Eine günstige Blech-Fertiggarage hält etwa 15 bis 20 Jahre. Ausführungen aus Beton haben mit maximal 25 Jahren eine etwas längere Lebensdauer. Noch einmal fünf Jahre länger hält eine Stahl-Fertiggarage maximal durch. Diese ohnehin schon guten Werte werden von der Holz-Fertiggarage noch deutlich getoppt. Bei guter Pflege kann sie nämlich eine Lebensdauer von bis zu 50 Jahren erreichen.

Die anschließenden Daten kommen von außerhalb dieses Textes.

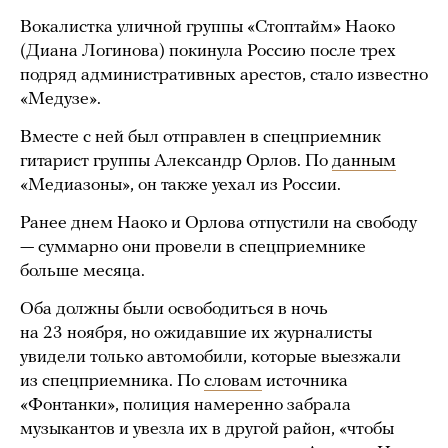
Вокалистка уличной группы «Стоптайм» Наоко
(Диана Логинова) покинула Россию после трех
подряд административных арестов, стало известно
«Медузе».
Вместе с ней был отправлен в спецприемник
гитарист группы Александр Орлов. По
данным
«Медиазоны», он также уехал из России.
Ранее днем Наоко и Орлова отпустили на свободу
— суммарно они провели в спецприемнике
больше месяца.
Оба должны были освободиться в ночь
на 23 ноября, но ожидавшие их журналисты
увидели только автомобили, которые выезжали
из спецприемника. По
словам
источника
«Фонтанки», полиция намеренно забрала
музыкантов и увезла их в другой район, «чтобы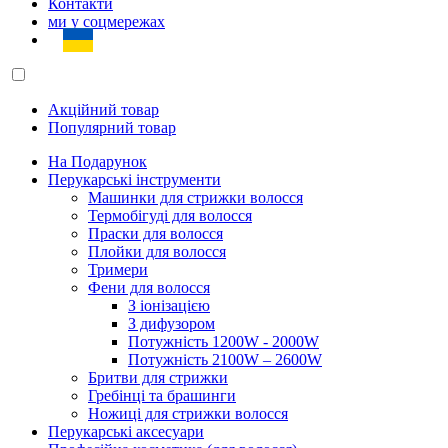
Контакти
ми у соцмережах
Акційний товар
Популярний товар
На Подарунок
Перукарські інструменти
Машинки для стрижки волосся
Термобігуді для волосся
Праски для волосся
Плойки для волосся
Тримери
Фени для волосся
З іонізацією
З дифузором
Потужність 1200W - 2000W
Потужність 2100W – 2600W
Бритви для стрижки
Гребінці та брашинги
Ножиці для стрижки волосся
Перукарські аксесуари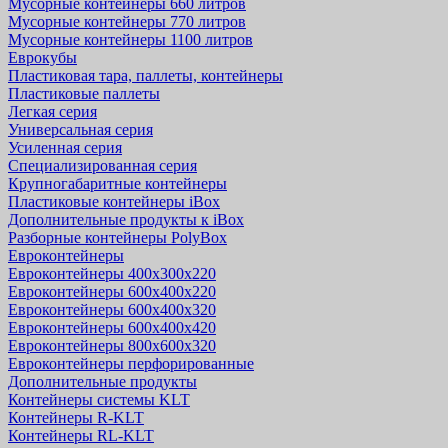
Мусорные контейнеры 660 литров
Мусорные контейнеры 770 литров
Мусорные контейнеры 1100 литров
Еврокубы
Пластиковая тара, паллеты, контейнеры
Пластиковые паллеты
Легкая серия
Универсальная серия
Усиленная серия
Специализированная серия
Крупногабаритные контейнеры
Пластиковые контейнеры iBox
Дополнительные продукты к iBox
Разборные контейнеры PolyBox
Евроконтейнеры
Евроконтейнеры 400х300х220
Евроконтейнеры 600х400х220
Евроконтейнеры 600х400х320
Евроконтейнеры 600х400х420
Евроконтейнеры 800х600х320
Евроконтейнеры перфорированные
Дополнительные продукты
Контейнеры системы KLT
Контейнеры R-KLT
Контейнеры RL-KLT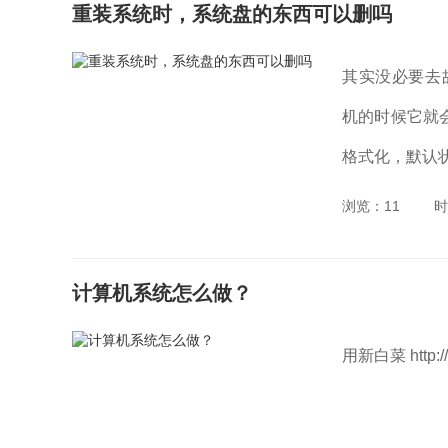
重装系统时，系统盘的东西可以删吗
其实没必要去故意
机的时候它就
格式化，默认状
浏览：11
时
计算机系统怎么做？
用新白菜 http://w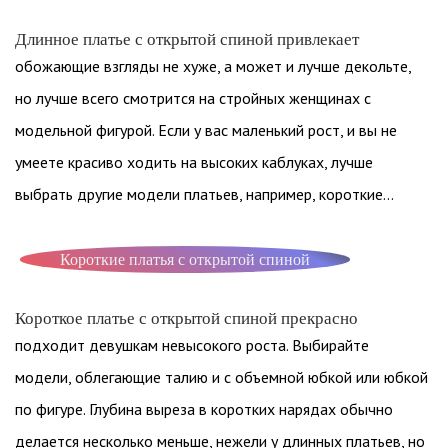
Длинное платье с открытой спиной привлекает
обожающие взгляды не хуже, а может и лучше декольте,
но лучше всего смотрится на стройных женщинах с
модельной фигурой. Если у вас маленький рост, и вы не
умеете красиво ходить на высоких каблуках, лучше
выбрать другие модели платьев, например, короткие…
Короткие платья с открытой спиной
Короткое платье с открытой спиной прекрасно
подходит девушкам невысокого роста. Выбирайте
модели, облегающие талию и с объемной юбкой или юбкой
по фигуре. Глубина выреза в коротких нарядах обычно
делается несколько меньше, нежели у длинных платьев, но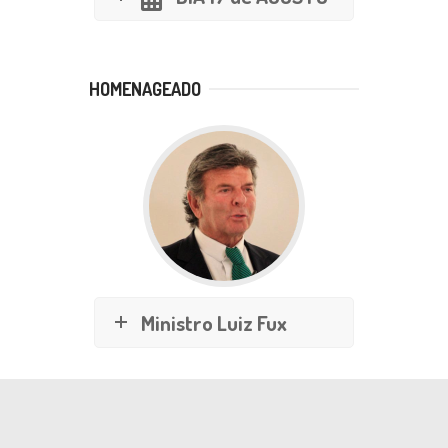
HOMENAGEADO
Ministro Luiz Fux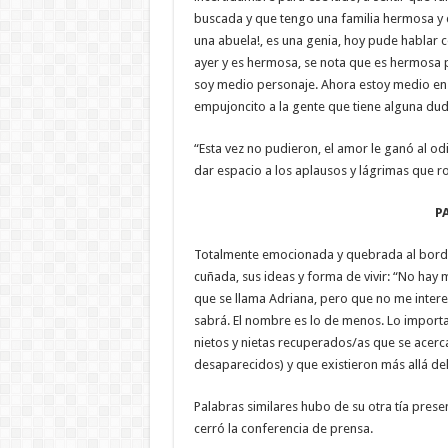
buscada y que tengo una familia hermosa y 
una abuela!, es una genia, hoy pude hablar c
ayer y es hermosa, se nota que es hermosa 
soy medio personaje. Ahora estoy medio en 
empujoncito a la gente que tiene alguna dud
“Esta vez no pudieron, el amor le ganó al od
dar espacio a los aplausos y lágrimas que ro
P
Totalmente emocionada y quebrada al borde 
cuñada, sus ideas y forma de vivir: “No hay
que se llama Adriana, pero que no me intere
sabrá. El nombre es lo de menos. Lo importan
nietos y nietas recuperados/as que se acerca
desaparecidos) y que existieron más allá del
Palabras similares hubo de su otra tía prese
cerró la conferencia de prensa.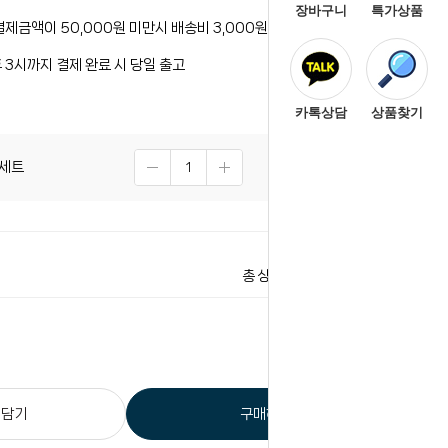
장바구니
특가상품
결제금액이 50,000원 미만시 배송비 3,000원이 청구됩니다.
 3시까지 결제 완료 시 당일 출고
카톡상담
상품찾기
1세트
3,190
원
3,190
원
총 상품 금액
 담기
구매하기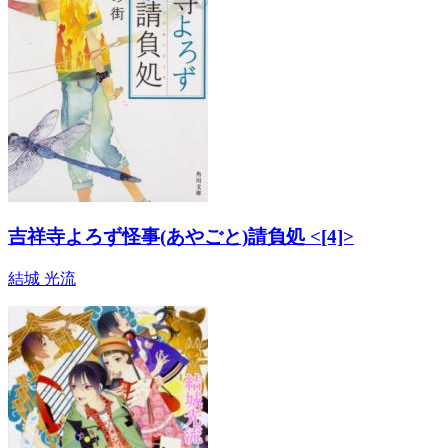
吉祥寺よろず怪事(あやごと)請負処 <[4]>
結城 光流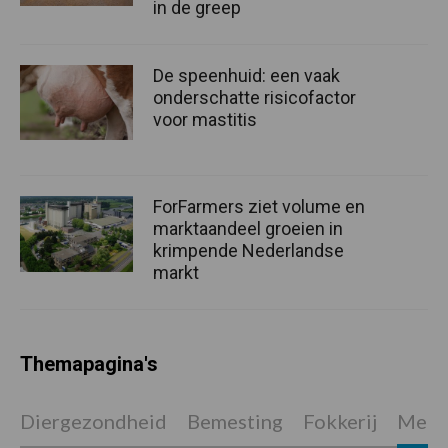
in de greep
De speenhuid: een vaak
onderschatte risicofactor
voor mastitis
ForFarmers ziet volume en
marktaandeel groeien in
krimpende Nederlandse
markt
Themapagina's
Diergezondheid
Bemesting
Fokkerij
Melkv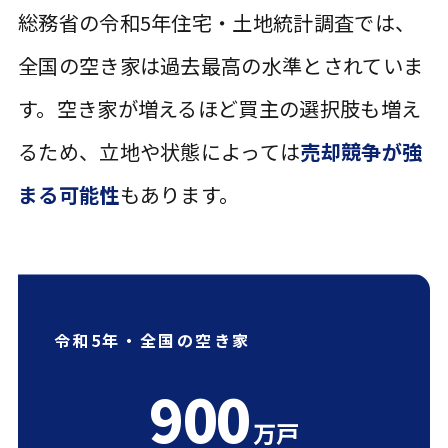
総務省の令和5年住宅・土地統計調査では、
全国の空き家は過去最高の水準とされていま
す。空き家が増えるほど買主の選択肢も増え
るため、立地や状態によっては
売却競争が強
まる可能性
もあります。
令和5年・全国の空き家
900
万戸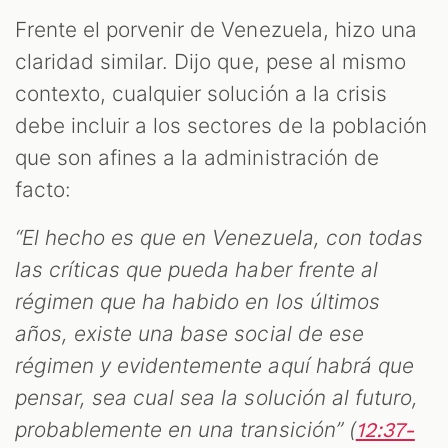
Frente el porvenir de Venezuela, hizo una
claridad similar. Dijo que, pese al mismo
contexto, cualquier solución a la crisis
debe incluir a los sectores de la población
que son afines a la administración de
facto:
“El hecho es que en Venezuela, con todas
las críticas que pueda haber frente al
régimen que ha habido en los últimos
años, existe una base social de ese
régimen y evidentemente aquí habrá que
pensar, sea cual sea la solución al futuro,
probablemente en una transición” (
12:37-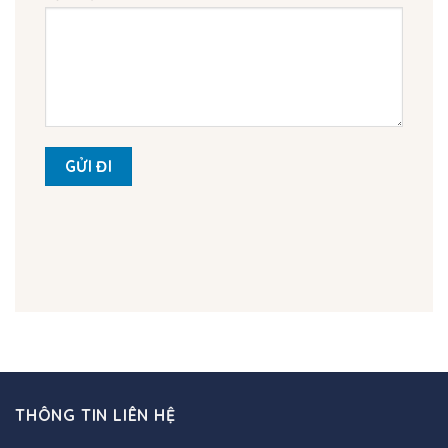
THÔNG TIN LIÊN HỆ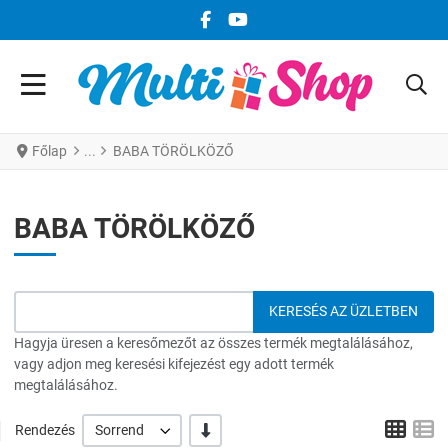
FACEBOOK KÖZÖSSÉGI LINK
YOUTUBE KÖZÖSSÉGI LINK
Főlap
BABA TÖRÖLKÖZŐ
BABA TÖRÖLKÖZŐ
Hagyja üresen a keresőmezőt az összes termék megtalálásához,
vagy adjon meg keresési kifejezést egy adott termék
megtalálásához.
Grid
L
-/+
Rendezés
Sorrend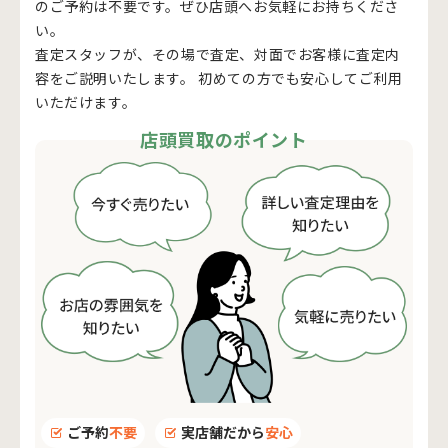
のご予約は不要です。ぜひ店頭へお気軽にお持ちくださ
い。
査定スタッフが、その場で査定、対面でお客様に査定内
容をご説明いたします。 初めての方でも安心してご利用
いただけます。
店頭買取のポイント
ご予約
不要
実店舗だから
安心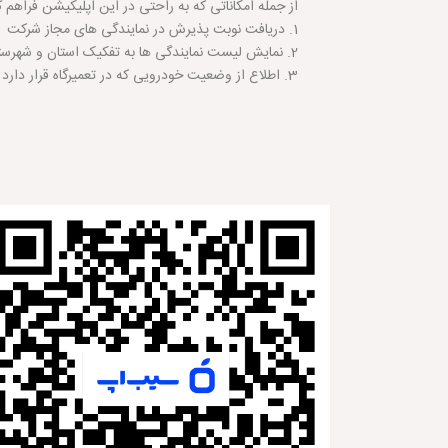
از جمله امکاناتی که به راحتی در این اپلیکیشن فراهم 
1. دریافت نوبت پذیرش در نمایندگی های مجاز شرکت
2. نمایش لیست نمایندگی ها به تفکیک استان و شهرستان
3. اطلاع از وضعیت خودرویی که در تعمیرگاه قرار دارد به صورت مرحله به مرحله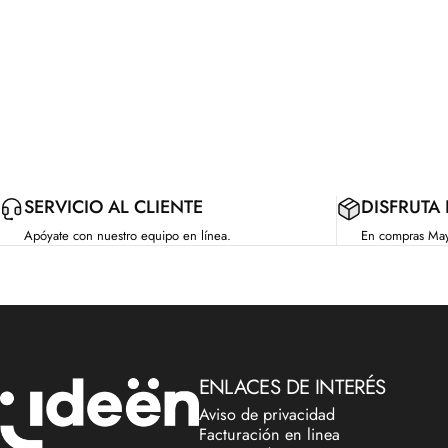
SERVICIO AL CLIENTE
DISFRUTA
Apóyate con nuestro equipo en línea.
En compras Ma
IdeenstoresMX
ENLACES DE INTERÉS
Aviso de privacidad
Facturación en linea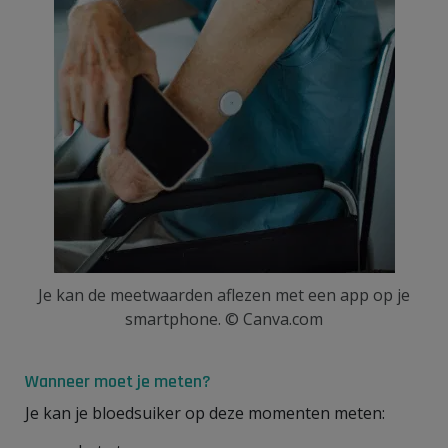
Je kan de meetwaarden aflezen met een app op je
smartphone. © Canva.com
Wanneer moet je meten?
Je kan je bloedsuiker op deze momenten meten: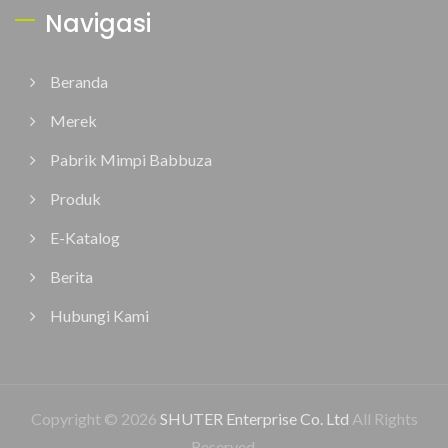
Navigasi
Beranda
Merek
Pabrik Mimpi Babbuza
Produk
E-Katalog
Berita
Hubungi Kami
Copyright © 2026
SHUTER Enterprise Co. Ltd
All Rights
Reserved.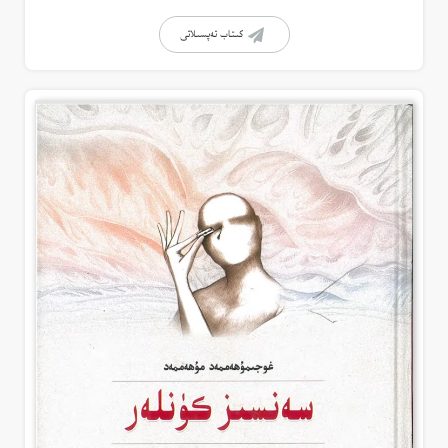
كىتاب تەپسىلاتى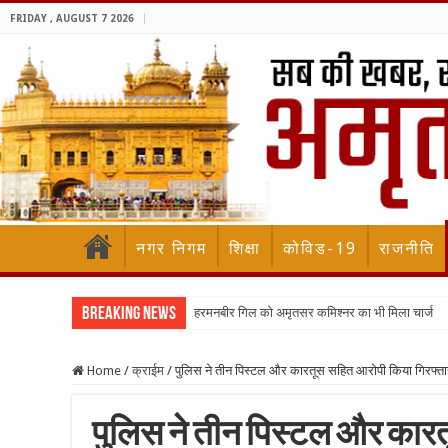
FRIDAY , AUGUST 7 2026
नगर निगम
शिक्षा
कोविड-19
राजनीति
Breaking News
हरमनबीर गिल को अमृतसर कमिश्नर का भी मिला चार्ज
Home
/
क्राईम
/
पुलिस ने तीन पिस्टल और कारतूस सहित आरोपी किया गिरफ्ता
पुलिस ने तीन पिस्टल और कार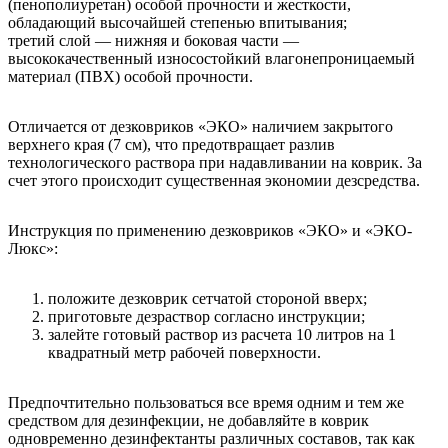
(пенополиуретан) особой прочности и жесткости,
обладающий высочайшей степенью впитывания;
третий слой — нижняя и боковая части —
высококачественный износостойкий влагонепроницаемый
материал (ПВХ) особой прочности.
Отличается от дезковриков «ЭКО» наличием закрытого
верхнего края (7 см), что предотвращает разлив
технологического раствора при надавливании на коврик. За
счет этого происходит существенная экономии дезсредства.
Инструкция по применению дезковриков «ЭКО» и «ЭКО-
Люкс»:
положите дезковрик сетчатой стороной вверх;
приготовьте дезраствор согласно инструкции;
залейте готовый раствор из расчета 10 литров на 1
квадратный метр рабочей поверхности.
Предпочтительно пользоваться все время одним и тем же
средством для дезинфекции, не добавляйте в коврик
одновременно дезинфектанты различных составов, так как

Eine Fertiggarage ist mehr als nur ein Unterstellplatz für das Kraftfahrzeug, denn sie eignet sich auch zum sicheren Verstauen von Reifen, Gartenmöbeln oder Fahrrädern. Für Fahrräder gibt es beispielsweise praktische Wandsysteme, Werkzeug findet in Regalen, die im hinteren Bereich der Garage aufgestellt werden, Platz. Wer seine Garage zusätzlich als Werkstatt nutzen möchte, sollte bei der Garagenplanung auf eine ausreichende Größe achten, damit beispielsweise eine Werkbank aufgestellt werden kann. Achtung: Eine alleinige Nutzung der Garage als Lager-, Hobbyraum oder Werkstatt ist laut Garagenverordnung untersagt! Hier gilt die Faustregel: Die Garage gilt dann als zweckentfremdet, wenn kein Auto mehr hineinpasst!
Die hängt von Ihrer Versicherungspolice beziehungsweise Ihrem gewählten Tarif ab. Zwischen den Versicherungsgesellschaften gibt es nämlich erhebliche Unterschiede. Grundsätzlich gilt aber: Die Gegenstände, die Sie in der Garage aufbewahren, sind in der Hausratversicherung nicht AUTOMATISCH versichert. Prüfen Sie also gegebenenfalls Ihre Versicherungsunterlagen oder kontaktieren Sie Ihre Versicherungsgesellschaft. Für Schäden AN der Fertiggarage kommt die Hausratversicherung nicht auf. Diese können über die Wohngebäudeversicherung abgedeckt werden.
Grundsätzlich sollte das Eindringen von Feuchtigkeit in die Garage vermieden werden, was durch Abdichten in der Regel erreicht wird. Außerdem sollte auf eine gute Luftzirkulation geachtet werden, denn Schimmel deutet immer auf eine zu hohe Luftfeuchtigkeit hin. Ist die Garage aber bereits von Schimmel befallen, verwenden Sie einen hochwertigen Schimmelentferner. Wichtig: Achten Sie beim Entfernen darauf, den Schimmel nicht einzuatmen! Behandeln Sie die Wände anschließend gegebenenfalls mit einer Anti-Schimmel-Farbe. Tipp: Meist befindet sich der Schimmel an Decke und Wänden. Macht er sich eher in Bodennähe bemerkbar, könnte aufsteigende Bodenfeuchte oder Hangwasser die Ursache sein.